COMENTARIO AL EVANGELIO DEL DÍA
VIERNES DESPUÉS DE CENIZA
Forma Extraordinaria
del Rito Romano
Si escuchamos a
Jesús, en quien Dios asumió un cuerpo mortal para hacerse cercano a cada hombre
y revelar su amor infinito por nosotros, encontramos esa misma llamada, ese
mismo objetivo audaz. En efecto, dice el Señor: «Sed perfectos como vuestro Padre celestial
es perfecto» (Mt 5, 48). ¿Pero
quién podría llegar a ser perfecto? Nuestra perfección es vivir como hijos de
Dios cumpliendo concretamente su voluntad. San Cipriano escribía que «a la paternidad de Dios debe corresponder un
comportamiento de hijos de Dios, para que Dios sea glorificado y alabado por la
buena conducta del hombre» (De zelo et livore, 15: ccl 3a, 83).
¿Cómo podemos imitar
a Jesús?
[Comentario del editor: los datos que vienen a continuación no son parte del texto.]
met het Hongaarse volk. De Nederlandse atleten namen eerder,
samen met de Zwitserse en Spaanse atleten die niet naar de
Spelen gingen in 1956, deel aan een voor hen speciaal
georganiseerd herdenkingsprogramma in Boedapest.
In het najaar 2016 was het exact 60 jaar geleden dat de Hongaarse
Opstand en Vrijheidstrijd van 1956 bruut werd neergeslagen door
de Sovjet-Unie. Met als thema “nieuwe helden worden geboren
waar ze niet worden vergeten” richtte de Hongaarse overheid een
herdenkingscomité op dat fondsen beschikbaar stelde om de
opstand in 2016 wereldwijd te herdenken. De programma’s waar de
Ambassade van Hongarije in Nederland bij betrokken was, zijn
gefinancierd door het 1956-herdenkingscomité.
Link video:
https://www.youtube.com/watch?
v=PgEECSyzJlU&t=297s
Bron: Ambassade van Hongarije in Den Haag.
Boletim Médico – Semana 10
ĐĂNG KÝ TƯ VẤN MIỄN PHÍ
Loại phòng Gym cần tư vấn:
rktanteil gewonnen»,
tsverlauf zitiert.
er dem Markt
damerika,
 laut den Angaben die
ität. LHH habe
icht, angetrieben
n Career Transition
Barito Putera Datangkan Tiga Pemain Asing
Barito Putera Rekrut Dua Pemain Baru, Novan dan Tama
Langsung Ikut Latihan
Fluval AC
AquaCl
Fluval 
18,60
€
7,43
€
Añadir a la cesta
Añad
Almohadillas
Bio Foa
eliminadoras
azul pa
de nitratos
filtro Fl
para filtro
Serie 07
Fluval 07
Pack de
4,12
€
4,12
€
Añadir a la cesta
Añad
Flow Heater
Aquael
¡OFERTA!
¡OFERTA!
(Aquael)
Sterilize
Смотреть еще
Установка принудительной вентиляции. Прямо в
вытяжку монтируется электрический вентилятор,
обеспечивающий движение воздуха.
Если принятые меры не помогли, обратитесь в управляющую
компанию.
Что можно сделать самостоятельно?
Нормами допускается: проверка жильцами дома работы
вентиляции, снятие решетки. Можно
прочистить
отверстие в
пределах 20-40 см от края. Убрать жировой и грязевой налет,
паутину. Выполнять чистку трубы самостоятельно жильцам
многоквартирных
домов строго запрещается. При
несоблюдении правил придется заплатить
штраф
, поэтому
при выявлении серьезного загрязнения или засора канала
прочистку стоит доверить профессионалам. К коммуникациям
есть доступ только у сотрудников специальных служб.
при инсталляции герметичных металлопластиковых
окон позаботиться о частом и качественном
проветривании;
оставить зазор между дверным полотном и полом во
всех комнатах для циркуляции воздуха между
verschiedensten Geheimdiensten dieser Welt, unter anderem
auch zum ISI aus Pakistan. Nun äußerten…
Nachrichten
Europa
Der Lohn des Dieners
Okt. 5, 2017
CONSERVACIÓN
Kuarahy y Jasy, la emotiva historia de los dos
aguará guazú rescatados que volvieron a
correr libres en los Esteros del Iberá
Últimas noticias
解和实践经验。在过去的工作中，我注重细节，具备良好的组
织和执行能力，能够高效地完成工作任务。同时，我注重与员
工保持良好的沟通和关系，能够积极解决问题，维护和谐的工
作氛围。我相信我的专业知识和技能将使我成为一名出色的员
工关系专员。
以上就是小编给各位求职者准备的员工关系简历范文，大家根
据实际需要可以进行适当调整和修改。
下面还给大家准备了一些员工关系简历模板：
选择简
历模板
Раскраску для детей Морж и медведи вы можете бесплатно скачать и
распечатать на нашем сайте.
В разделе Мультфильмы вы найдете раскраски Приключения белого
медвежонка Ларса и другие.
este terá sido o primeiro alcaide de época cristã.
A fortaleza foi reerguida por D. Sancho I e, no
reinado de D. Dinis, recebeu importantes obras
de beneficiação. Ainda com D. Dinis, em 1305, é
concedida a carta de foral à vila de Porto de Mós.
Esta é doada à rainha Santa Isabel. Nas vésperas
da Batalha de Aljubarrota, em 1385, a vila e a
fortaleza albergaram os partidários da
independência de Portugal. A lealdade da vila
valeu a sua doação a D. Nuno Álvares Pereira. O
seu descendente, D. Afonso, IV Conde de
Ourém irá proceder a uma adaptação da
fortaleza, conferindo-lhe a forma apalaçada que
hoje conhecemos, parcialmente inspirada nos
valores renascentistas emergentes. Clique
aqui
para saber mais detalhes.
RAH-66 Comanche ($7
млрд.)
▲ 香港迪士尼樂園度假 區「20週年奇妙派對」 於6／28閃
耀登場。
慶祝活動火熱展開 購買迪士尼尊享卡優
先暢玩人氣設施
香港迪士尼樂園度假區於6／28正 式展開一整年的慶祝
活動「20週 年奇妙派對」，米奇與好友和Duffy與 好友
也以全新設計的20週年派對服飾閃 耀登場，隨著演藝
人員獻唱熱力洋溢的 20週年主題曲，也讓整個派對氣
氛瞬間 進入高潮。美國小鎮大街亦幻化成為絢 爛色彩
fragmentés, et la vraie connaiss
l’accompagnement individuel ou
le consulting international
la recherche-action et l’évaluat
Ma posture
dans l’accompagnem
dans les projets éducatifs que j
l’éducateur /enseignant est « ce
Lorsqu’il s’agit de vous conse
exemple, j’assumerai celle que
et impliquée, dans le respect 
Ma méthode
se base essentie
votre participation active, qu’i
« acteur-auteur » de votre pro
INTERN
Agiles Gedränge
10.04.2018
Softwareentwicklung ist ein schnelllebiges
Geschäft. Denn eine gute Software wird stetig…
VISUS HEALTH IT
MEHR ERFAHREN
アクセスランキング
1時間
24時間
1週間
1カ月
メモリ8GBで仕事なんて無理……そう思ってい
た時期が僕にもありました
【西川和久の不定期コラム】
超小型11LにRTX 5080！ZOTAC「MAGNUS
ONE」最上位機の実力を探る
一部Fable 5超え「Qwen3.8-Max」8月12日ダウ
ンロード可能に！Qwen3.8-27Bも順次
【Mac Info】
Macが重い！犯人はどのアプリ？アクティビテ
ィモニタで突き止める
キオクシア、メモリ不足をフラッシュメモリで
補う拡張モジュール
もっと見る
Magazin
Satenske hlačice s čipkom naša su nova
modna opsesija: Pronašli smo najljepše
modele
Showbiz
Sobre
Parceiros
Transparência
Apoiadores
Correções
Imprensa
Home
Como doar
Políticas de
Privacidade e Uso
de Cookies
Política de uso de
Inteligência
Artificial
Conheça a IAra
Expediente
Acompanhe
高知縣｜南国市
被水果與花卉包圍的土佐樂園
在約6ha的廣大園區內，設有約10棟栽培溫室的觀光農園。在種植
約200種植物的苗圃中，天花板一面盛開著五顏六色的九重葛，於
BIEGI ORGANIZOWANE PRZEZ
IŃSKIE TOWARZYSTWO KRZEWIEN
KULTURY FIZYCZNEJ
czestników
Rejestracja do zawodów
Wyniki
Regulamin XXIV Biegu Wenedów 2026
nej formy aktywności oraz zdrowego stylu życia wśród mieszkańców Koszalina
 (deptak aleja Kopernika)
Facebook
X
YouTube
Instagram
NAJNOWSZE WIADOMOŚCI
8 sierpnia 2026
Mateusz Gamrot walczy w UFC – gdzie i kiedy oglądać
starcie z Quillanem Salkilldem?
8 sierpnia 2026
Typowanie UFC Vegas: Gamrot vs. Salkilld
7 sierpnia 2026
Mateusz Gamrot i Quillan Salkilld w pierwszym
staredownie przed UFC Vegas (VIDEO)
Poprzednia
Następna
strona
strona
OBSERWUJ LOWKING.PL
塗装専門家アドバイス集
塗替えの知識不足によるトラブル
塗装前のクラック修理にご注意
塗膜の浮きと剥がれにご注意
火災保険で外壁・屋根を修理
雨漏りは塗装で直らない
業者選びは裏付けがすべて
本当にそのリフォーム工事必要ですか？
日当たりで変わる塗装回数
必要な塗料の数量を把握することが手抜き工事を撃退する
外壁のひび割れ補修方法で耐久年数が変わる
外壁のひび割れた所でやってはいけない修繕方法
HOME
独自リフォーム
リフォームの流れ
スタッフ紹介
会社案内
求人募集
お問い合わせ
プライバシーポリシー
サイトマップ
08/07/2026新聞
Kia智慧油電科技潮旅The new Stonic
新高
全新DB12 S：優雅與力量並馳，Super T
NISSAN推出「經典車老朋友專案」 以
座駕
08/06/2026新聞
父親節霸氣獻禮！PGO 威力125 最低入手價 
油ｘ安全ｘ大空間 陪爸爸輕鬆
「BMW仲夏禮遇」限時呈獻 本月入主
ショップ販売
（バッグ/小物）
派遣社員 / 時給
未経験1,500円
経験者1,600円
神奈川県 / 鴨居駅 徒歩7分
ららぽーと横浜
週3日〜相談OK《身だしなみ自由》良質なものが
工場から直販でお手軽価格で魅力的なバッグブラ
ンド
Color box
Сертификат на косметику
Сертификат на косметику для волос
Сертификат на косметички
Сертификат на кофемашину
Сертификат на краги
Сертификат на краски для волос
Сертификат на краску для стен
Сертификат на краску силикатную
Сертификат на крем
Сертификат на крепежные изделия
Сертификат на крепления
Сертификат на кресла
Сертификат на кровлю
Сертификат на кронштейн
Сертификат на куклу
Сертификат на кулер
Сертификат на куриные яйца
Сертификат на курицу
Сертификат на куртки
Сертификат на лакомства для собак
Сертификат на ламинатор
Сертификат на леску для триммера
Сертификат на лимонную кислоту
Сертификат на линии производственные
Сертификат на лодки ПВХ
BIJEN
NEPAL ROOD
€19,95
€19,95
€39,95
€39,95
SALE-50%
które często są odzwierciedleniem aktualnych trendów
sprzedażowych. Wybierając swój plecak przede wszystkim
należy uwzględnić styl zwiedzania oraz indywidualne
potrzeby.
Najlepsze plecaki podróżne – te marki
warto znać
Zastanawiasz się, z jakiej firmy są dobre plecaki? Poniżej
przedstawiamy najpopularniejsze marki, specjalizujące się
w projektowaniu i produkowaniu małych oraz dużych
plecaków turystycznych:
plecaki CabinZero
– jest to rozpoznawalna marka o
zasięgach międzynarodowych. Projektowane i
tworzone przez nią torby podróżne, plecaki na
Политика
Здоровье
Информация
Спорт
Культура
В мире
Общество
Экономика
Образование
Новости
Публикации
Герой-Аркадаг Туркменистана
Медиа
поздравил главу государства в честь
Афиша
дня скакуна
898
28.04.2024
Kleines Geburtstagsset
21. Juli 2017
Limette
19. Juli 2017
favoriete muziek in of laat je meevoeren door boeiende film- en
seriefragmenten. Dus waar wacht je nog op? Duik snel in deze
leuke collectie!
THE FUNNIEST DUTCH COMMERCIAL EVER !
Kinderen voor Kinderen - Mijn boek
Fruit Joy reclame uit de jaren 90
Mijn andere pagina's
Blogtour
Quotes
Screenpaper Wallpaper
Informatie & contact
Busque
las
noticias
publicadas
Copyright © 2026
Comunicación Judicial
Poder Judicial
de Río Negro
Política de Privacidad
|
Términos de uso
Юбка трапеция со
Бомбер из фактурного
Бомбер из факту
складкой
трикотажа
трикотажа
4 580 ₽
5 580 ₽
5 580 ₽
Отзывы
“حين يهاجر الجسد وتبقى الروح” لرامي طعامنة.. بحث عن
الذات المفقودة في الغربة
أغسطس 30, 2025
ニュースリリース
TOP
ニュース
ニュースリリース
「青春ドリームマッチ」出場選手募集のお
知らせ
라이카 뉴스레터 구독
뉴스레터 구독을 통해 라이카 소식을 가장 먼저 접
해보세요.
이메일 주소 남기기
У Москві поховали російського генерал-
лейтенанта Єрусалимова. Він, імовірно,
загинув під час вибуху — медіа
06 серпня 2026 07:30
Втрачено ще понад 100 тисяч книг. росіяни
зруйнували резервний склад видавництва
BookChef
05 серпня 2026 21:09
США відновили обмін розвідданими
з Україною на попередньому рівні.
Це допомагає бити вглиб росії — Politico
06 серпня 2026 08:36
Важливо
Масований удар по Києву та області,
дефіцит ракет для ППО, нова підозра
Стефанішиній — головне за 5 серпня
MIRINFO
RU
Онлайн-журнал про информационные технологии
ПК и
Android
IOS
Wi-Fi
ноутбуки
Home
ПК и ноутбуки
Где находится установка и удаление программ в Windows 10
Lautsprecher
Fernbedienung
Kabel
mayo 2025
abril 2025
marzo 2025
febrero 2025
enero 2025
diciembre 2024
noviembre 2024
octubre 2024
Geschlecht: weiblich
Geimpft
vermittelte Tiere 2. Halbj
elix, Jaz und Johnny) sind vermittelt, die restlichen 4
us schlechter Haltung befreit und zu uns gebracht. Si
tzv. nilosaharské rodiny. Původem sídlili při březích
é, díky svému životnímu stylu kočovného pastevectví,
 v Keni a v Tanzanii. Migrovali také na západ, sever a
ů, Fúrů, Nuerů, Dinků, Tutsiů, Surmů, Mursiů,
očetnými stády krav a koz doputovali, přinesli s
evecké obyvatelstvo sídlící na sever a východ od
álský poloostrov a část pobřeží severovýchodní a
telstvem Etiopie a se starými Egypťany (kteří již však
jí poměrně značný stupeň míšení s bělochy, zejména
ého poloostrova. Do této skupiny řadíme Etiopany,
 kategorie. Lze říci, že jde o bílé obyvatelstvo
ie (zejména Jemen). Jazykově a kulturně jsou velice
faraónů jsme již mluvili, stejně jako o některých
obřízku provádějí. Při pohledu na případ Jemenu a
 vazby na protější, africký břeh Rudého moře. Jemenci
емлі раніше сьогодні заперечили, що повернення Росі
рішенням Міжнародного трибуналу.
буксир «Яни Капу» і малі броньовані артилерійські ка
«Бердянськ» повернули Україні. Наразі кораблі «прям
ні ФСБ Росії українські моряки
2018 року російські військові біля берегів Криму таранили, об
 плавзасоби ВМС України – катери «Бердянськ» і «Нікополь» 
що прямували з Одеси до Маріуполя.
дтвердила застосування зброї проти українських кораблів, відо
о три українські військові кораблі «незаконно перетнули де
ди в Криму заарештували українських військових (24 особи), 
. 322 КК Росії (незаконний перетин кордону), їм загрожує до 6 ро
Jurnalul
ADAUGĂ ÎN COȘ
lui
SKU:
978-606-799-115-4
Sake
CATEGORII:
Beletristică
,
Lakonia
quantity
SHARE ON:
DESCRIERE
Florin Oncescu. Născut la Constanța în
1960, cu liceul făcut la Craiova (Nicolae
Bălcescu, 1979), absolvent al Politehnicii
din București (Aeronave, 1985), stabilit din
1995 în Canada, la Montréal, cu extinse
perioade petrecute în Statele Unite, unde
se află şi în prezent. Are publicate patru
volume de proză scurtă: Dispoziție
Él dice: «Amad a vuestros enemigos y
rezad por los que os persiguen, para que seáis hijos de vuestro Padre celestial»
(Mt 5, 44-45). Quien acoge al Señor en su propia vida y lo ama con todo su
corazón es capaz de un nuevo comienzo. Logra cumplir la voluntad de Dios:
realizar una nueva forma de vida animada por el amor y destinada a la
eternidad. El apóstol san Pablo añade: «¿No sabéis que
sois templo de Dios y que el Espíritu de Dios habita en vosotros?» (1 Co 3,
16). Si de verdad somos conscientes de esta realidad, y nuestra vida
es profundamente plasmada por ella, entonces nuestro testimonio es claro,
elocuente y eficaz. Un autor medieval escribió: «Cuando todo el ser del hombre se ha
mezclado, por decirlo así, con el amor de Dios, entonces el esplendor de su
alma se refleja también en el aspecto exterior» (Juan Clímaco, Scala
Paradisi, XXX: pg 88, 1157 B), en la totalidad de su vida. «Gran
cosa es el amor —leemos en el libro de la Imitación de Cristo—, y bien sobremanera grande; él solo hace ligero todo
lo pesado, y lleva con igualdad todo lo desigual. El amor quiere estar en lo
más alto, y no ser detenido de ninguna cosa baja. Nace de Dios y sólo en Dios
puede encontrar descanso» (III, v, 3).